Even if this plar or cane isn’t particularly thirsty, it will still be unlikely to pop up in a garage near you anytime soon, because anyone wanting one of these babies will need to have a spare $338.000 lying around. I think you’d have to do an awful lot of flying in the normal course of your life for that to be an economical purchase and not just an expensive folly.

It would seem the car industry is quite keen on hare-brained ideas because Lexus has just released a new model that contains a very silly ‘extra feature’.  The new Lexus GS which has just gone on sale in Australia has a specially modified air-conditioning system that sprays a fine mist of invisible nano particles over the driver. According to Lexus (who might be lying, because if they are invisible how do you know?), it releases nano particles of between 20 and 50 nanometres in size that have negatively charged ions wrapped in water molecules. These are only emitted from the driver’s air vent and are claimed to purify the air and get rid of odours. It seems to me it would be better simply not to fart in the car, but there you go.

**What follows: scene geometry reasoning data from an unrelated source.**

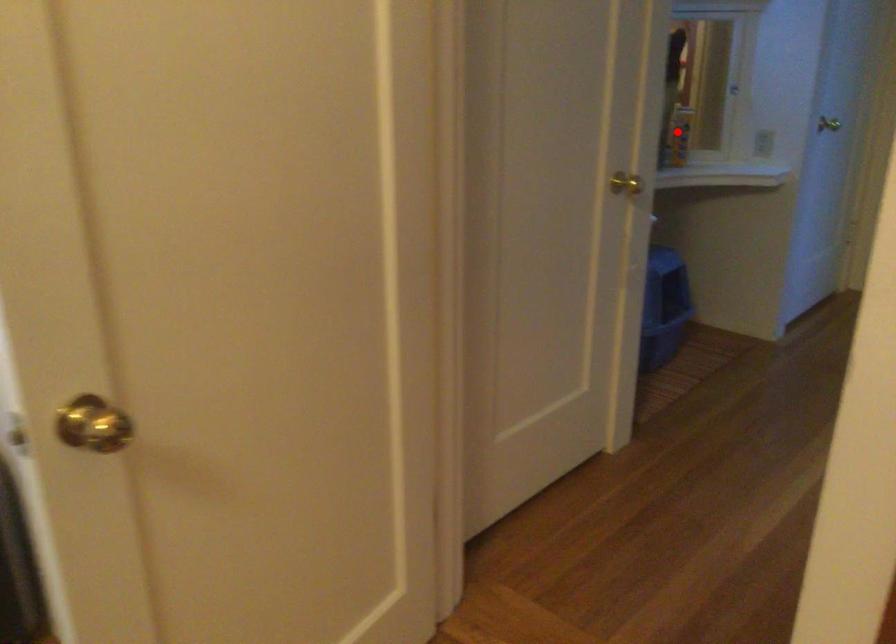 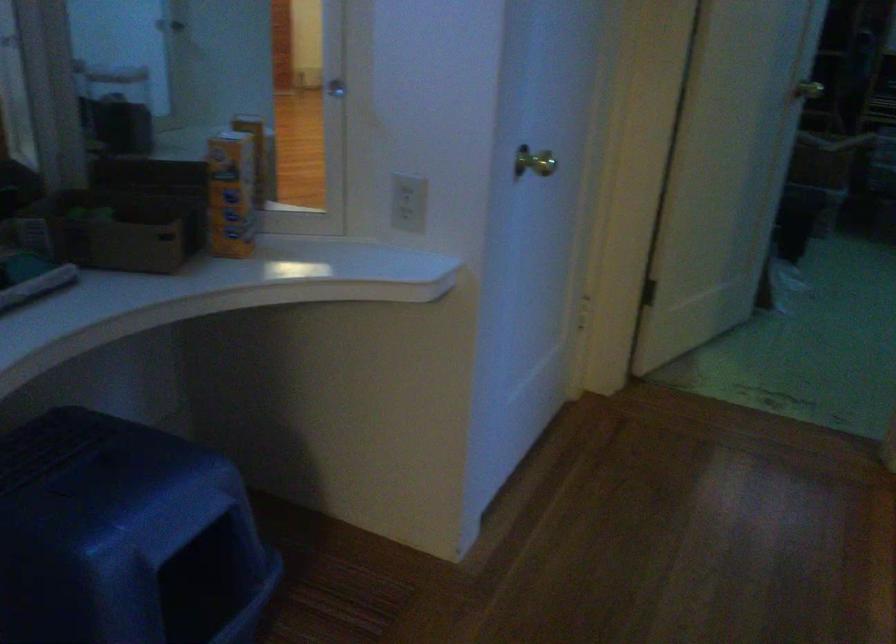 The point at the highlighted location is marked in the first image. Where is the corresponding point in the second image?

(230, 194) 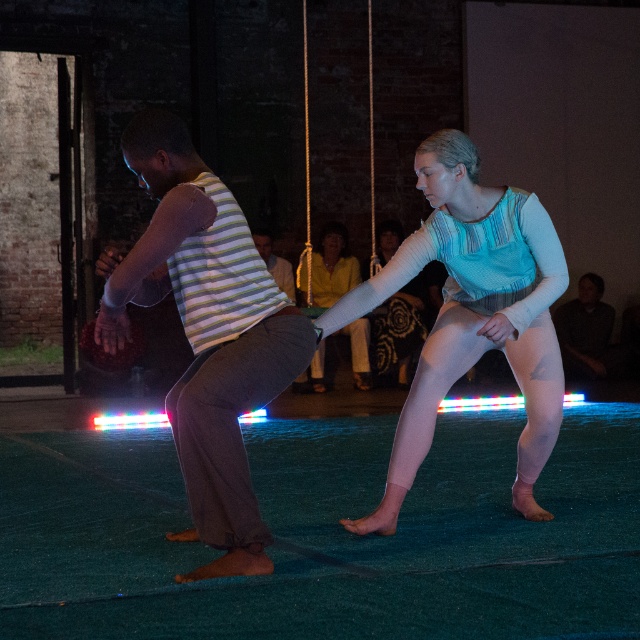 You are a photographer standing at the center of the scene. You want to capture a photo that includes both the matte blue fabric at center and the dark gray sweater at center. Given the distance between them, will you need to adjust your camera to a wider angle to ensure both are in frame?

The distance between the matte blue fabric at center and the dark gray sweater at center is 8.21 meters. To capture both in a single frame, you would need to use a wider angle lens to accommodate the significant distance between them. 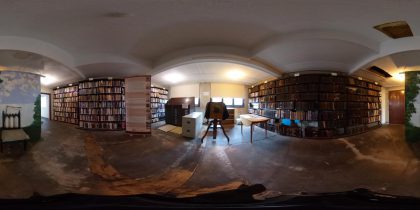 Where is `the left table legs`? This screenshot has height=210, width=420. the left table legs is located at coordinates (251, 136), (240, 129). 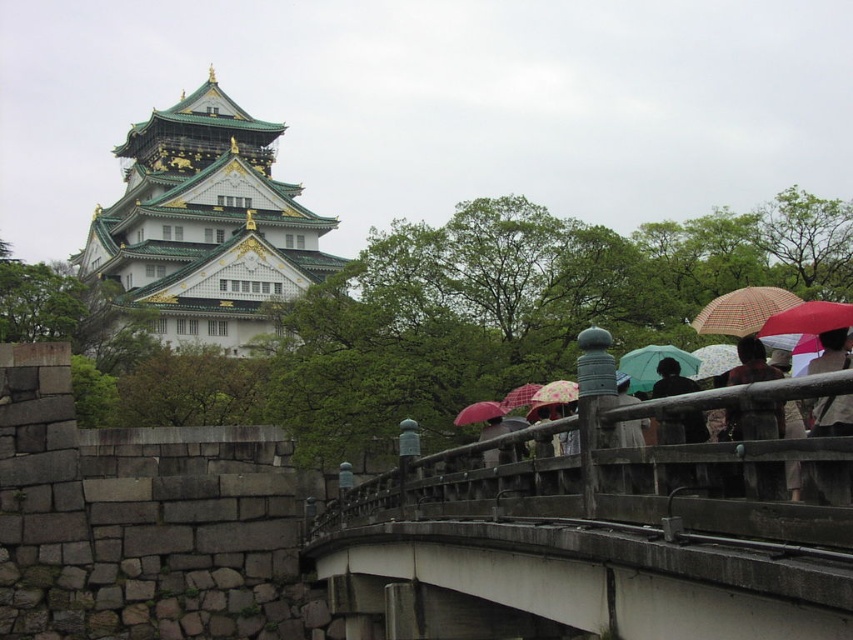 Question: Is matte black umbrella at upper right to the left of matte red umbrella at center from the viewer's perspective?

Choices:
 (A) no
 (B) yes

Answer: (A)

Question: Which of these objects is positioned farthest from the matte black umbrella at upper right?

Choices:
 (A) floral fabric umbrella at upper right
 (B) floral-patterned fabric umbrella at center

Answer: (B)

Question: Which object appears closest to the camera in this image?

Choices:
 (A) floral-patterned fabric umbrella at center
 (B) matte black umbrella at center
 (C) green metallic tower at upper left

Answer: (B)

Question: Does dark matte jacket at center come behind matte black umbrella at center?

Choices:
 (A) no
 (B) yes

Answer: (A)

Question: Is plaid fabric umbrella at upper right wider than dark matte jacket at center?

Choices:
 (A) no
 (B) yes

Answer: (B)

Question: Which point appears farthest from the camera in this image?

Choices:
 (A) (701, 428)
 (B) (724, 348)

Answer: (B) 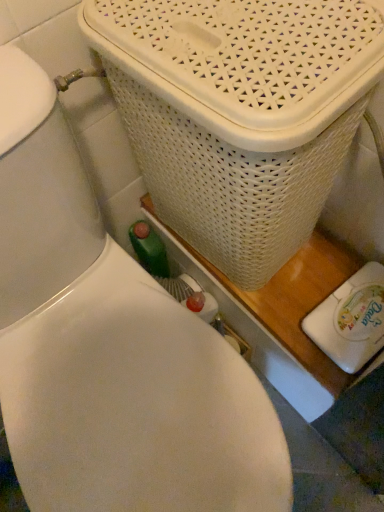 You are a GUI agent. You are given a task and a screenshot of the screen. Output one action in this format:
    pyautogui.click(x=<x>, y=<y>)
    Task: Click on the vacant space in between white woven basket at upper right and white plastic toilet brush at lower right
    
    Given the screenshot: What is the action you would take?
    pyautogui.click(x=309, y=297) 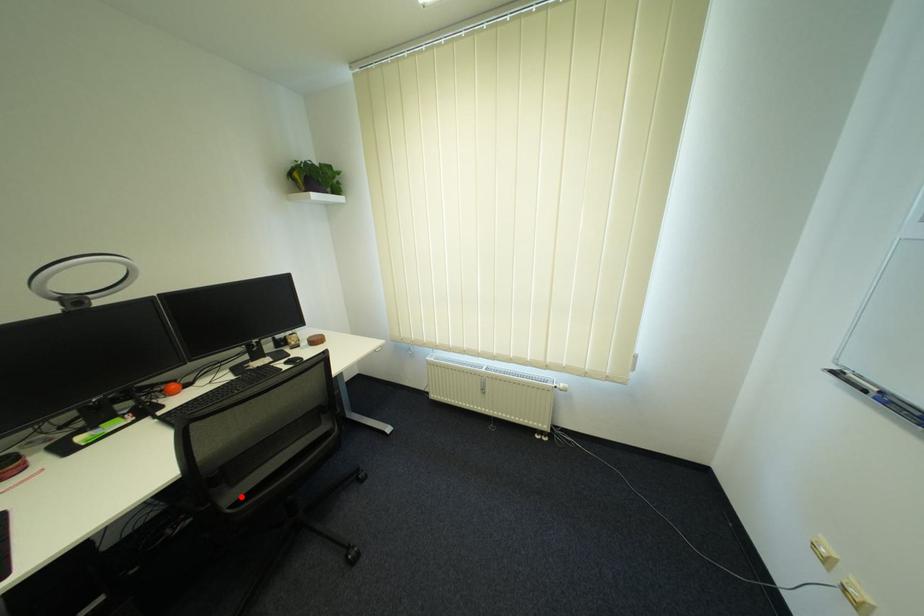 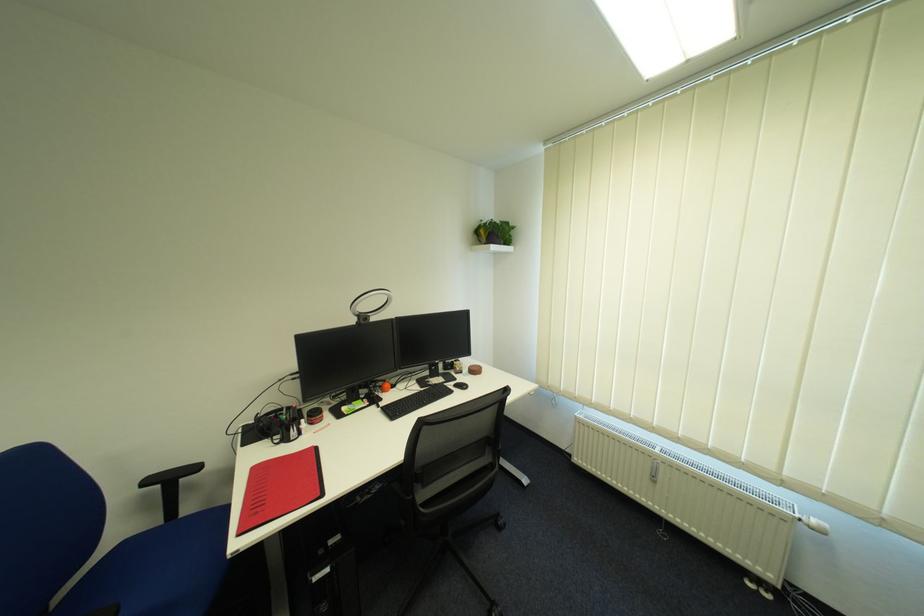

However this fantastical development which I know will make us all want a Lexus GS has another ‘benefit’ as well. According to Lexus, these ions contain roughly 1000 times the amount of moisture compared with normal ions which means it will be like having moisturiser applied to your skin while driving. I can see this beauty catching on with the lazy slobs in that Volkswagen advert who head off to the shops half awake, half dressed and picking their noses. They will be able to clamber out of bed straight into the car and get freshened up on the way to work without having to waste time or water in the shower. What’s next, I wonder. A car that dresses you and feeds you breakfast as well?

 The Malvern A&P Show is probably not the first place you think of when you think of new products being debuted. In fact, most of you probably don’t even know where Malvern is. My nearest guess is ‘somewhere in Canterbury’. However in the last week the A&P Show at marvellous Malvern previewed woollen coffins.

These are not simply hollowed out sheep, and despite what you are probably thinking, they were not invented by a sheep farmer from Malvern. They were in fact developed in another location famous for its woolly headedness; Yorkshire. I am guessing they came up with the idea because it can be so bloody cold in Yorkshire. The article in the ODT did not say whether the coffins are knitted or crocheted, but a local undertakers has added them to its range of eco-friendly caskets. The name of the undertakers is, appropriately enough, Lamb and Hayward. So I guess their next eco-friendly coffin will be one made out of hay.

However the silliest thing to come to my notice this week (apart from Judith Collins’ ill-advised legal action) comes from Finland. And to think Gezza (three dinners) Browneye was trying to make them look ridiculous only a week or so ago. Now they have achieved that all by themselves and it is one of their foremost companies that has come up with the silly application.

Mobile phone company Nokia has just filed a patent application for a tattoo. This seems silly and one is immediately drawn to the conclusion this must be a cock-up by the journalist reporting it and the actually means a copyright application. And why would they want to register ownership in any way on a tattoo?

However closer inspection reveals this is no ordinary tattoo; it is a tattoo with special powers. It is applied using ferromagnetic ink and it becomes a receiver for magnetic waves from your mobile phone. A tingle in your tattoo will mean someone is trying to call you. Apparently Nokia has plans to customise the feature so you can have differing tingles, itches or vibrations in your skin according to who is calling.

I say why leave it at a simple tattoo in one part of your body? You could have tattoos all over the place so that someone you can’t stand gives you a pain in the neck; a loudmouth gives you earache, or your darling gives you a tingle somewhere else.
Nokia also has plans to do a less invasive (or permanent) version which would consist of a wrist band that had the same properties. What I can’t understand is why they don’t just carry their phone with them. Then they wouldn’t need some intermediary system to tell them it was ringing? Sometimes these people are just too clever for their own good.